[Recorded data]
********************
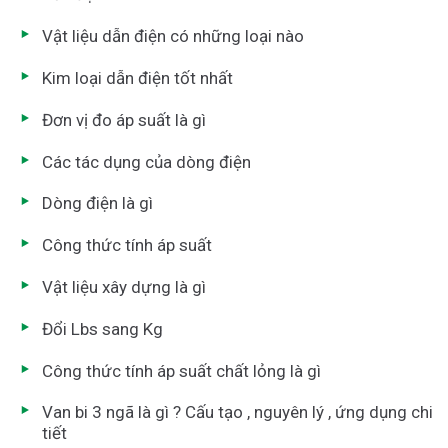
Vật liệu dẫn điện có những loại nào
Kim loại dẫn điện tốt nhất
Đơn vị đo áp suất là gì
Các tác dụng của dòng điện
Dòng điện là gì
Công thức tính áp suất
Vật liệu xây dựng là gì
Đổi Lbs sang Kg
Công thức tính áp suất chất lỏng là gì
Van bi 3 ngã là gì ? Cấu tạo , nguyên lý , ứng dụng chi
tiết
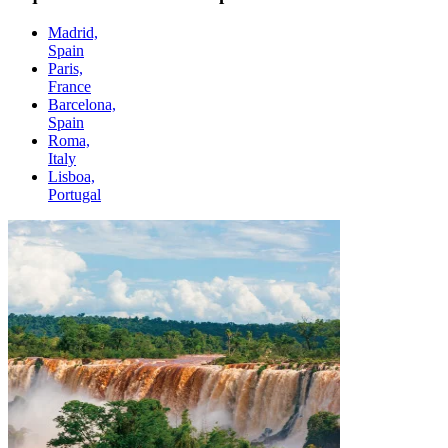
Madrid,
Spain
Paris,
France
Barcelona,
Spain
Roma,
Italy
Lisboa,
Portugal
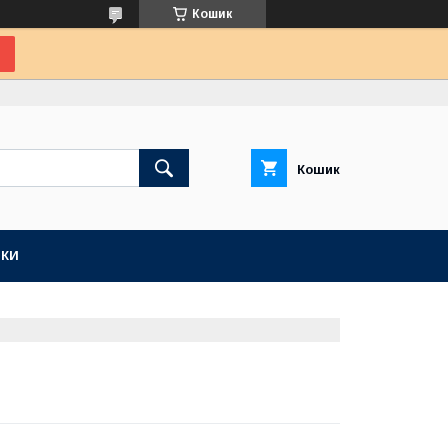
Кошик
Кошик
КИ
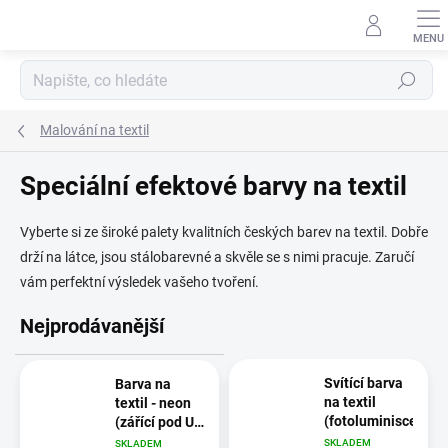
Přejít
na
obsah
Hledat
Malování na textil
Speciální efektové barvy na textil
Vyberte si ze široké palety kvalitních českých barev na textil. Dobře
drží na látce, jsou stálobarevné a skvěle se s nimi pracuje. Zaručí
vám perfektní výsledek vašeho tvoření.
Nejprodávanější
Svítící barva
Barva na
na textil
textil - neon
(fotoluminiscenční
(zářící pod UV
světlem)
SKLADEM
SKLADEM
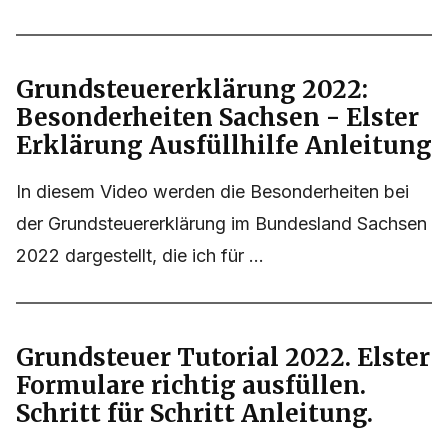
Grundsteuererklärung 2022:
Besonderheiten Sachsen - Elster
Erklärung Ausfüllhilfe Anleitung
In diesem Video werden die Besonderheiten bei
der Grundsteuererklärung im Bundesland Sachsen
2022 dargestellt, die ich für ...
Grundsteuer Tutorial 2022. Elster
Formulare richtig ausfüllen.
Schritt für Schritt Anleitung.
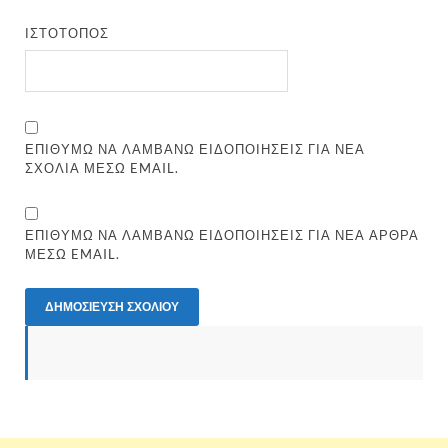
ΙΣΤΌΤΟΠΟΣ
ΕΠΙΘΥΜΏ ΝΑ ΛΑΜΒΆΝΩ ΕΙΔΟΠΟΙΉΣΕΙΣ ΓΙΑ ΝΈΑ
ΣΧΌΛΙΑ ΜΈΣΩ EMAIL.
ΕΠΙΘΥΜΏ ΝΑ ΛΑΜΒΆΝΩ ΕΙΔΟΠΟΙΉΣΕΙΣ ΓΙΑ ΝΈΑ ΆΡΘΡΑ
ΜΈΣΩ EMAIL.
********************
### TASK DIRECTIONS
The lines from the one that contains "Grundsteuer Tutorial 2022. Elster" through the end of the data, repeated exactly and with no pictures, make up the whole answer.

### SOLUTION FOR THIS TASK
Grundsteuer Tutorial 2022. Elster
Formulare richtig ausfüllen.
Schritt für Schritt Anleitung.
ΙΣΤΌΤΟΠΟΣ
ΕΠΙΘΥΜΏ ΝΑ ΛΑΜΒΆΝΩ ΕΙΔΟΠΟΙΉΣΕΙΣ ΓΙΑ ΝΈΑ
ΣΧΌΛΙΑ ΜΈΣΩ EMAIL.
ΕΠΙΘΥΜΏ ΝΑ ΛΑΜΒΆΝΩ ΕΙΔΟΠΟΙΉΣΕΙΣ ΓΙΑ ΝΈΑ ΆΡΘΡΑ
ΜΈΣΩ EMAIL.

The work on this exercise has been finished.